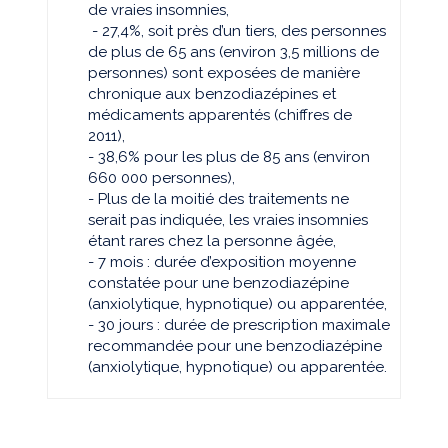
de vraies insomnies,
- 27,4%, soit près d’un tiers, des personnes
de plus de 65 ans (environ 3,5 millions de
personnes) sont exposées de manière
chronique aux benzodiazépines et
médicaments apparentés (chiffres de
2011),
- 38,6% pour les plus de 85 ans (environ
660 000 personnes),
- Plus de la moitié des traitements ne
serait pas indiquée, les vraies insomnies
étant rares chez la personne âgée,
- 7 mois : durée d’exposition moyenne
constatée pour une benzodiazépine
(anxiolytique, hypnotique) ou apparentée,
- 30 jours : durée de prescription maximale
recommandée pour une benzodiazépine
(anxiolytique, hypnotique) ou apparentée.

TASK ITEM - Exactly as written, copy out the listing, but without any pictures.

EXERCISE RESULT -
de vraies insomnies,
- 27,4%, soit près d’un tiers, des personnes
de plus de 65 ans (environ 3,5 millions de
personnes) sont exposées de manière
chronique aux benzodiazépines et
médicaments apparentés (chiffres de
2011),
- 38,6% pour les plus de 85 ans (environ
660 000 personnes),
- Plus de la moitié des traitements ne
serait pas indiquée, les vraies insomnies
étant rares chez la personne âgée,
- 7 mois : durée d’exposition moyenne
constatée pour une benzodiazépine
(anxiolytique, hypnotique) ou apparentée,
- 30 jours : durée de prescription maximale
recommandée pour une benzodiazépine
(anxiolytique, hypnotique) ou apparentée.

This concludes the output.